• [What to produce]:
Could you show all lines in the entries below that contain the string "account"?

(Source data)
┄┄┄┄┄┄┄┄┄┄┄┄┄┄┄┄┄┄┄┄
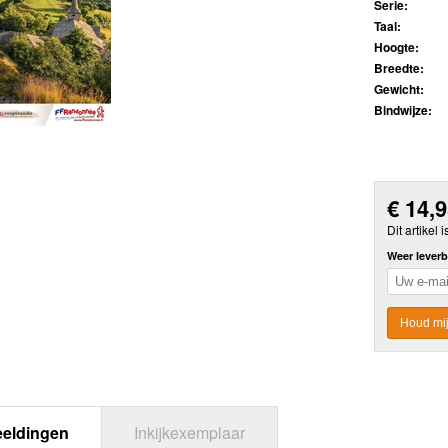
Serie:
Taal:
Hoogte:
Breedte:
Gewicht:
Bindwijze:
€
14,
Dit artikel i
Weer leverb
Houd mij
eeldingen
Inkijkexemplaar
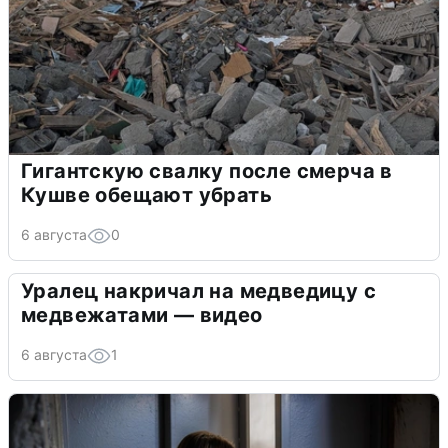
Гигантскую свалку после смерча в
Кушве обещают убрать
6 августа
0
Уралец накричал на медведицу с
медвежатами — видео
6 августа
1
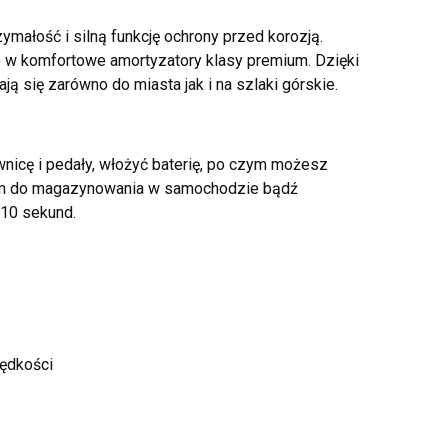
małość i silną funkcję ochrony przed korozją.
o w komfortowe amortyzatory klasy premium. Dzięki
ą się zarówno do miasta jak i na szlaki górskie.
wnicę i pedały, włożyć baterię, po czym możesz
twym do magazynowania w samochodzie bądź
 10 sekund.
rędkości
┄┄┄┄┄┄┄┄┄┄┄┄┄┄┄┄┄┄┄┄
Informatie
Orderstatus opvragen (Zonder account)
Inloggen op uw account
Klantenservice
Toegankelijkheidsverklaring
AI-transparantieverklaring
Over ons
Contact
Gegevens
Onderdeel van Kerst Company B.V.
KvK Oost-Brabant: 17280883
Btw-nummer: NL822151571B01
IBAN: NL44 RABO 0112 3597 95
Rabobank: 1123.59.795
┄┄┄┄┄┄┄┄┄┄┄┄┄┄┄┄┄┄┄┄
• [Solved problem]:
Orderstatus opvragen (Zonder account)
Inloggen op uw account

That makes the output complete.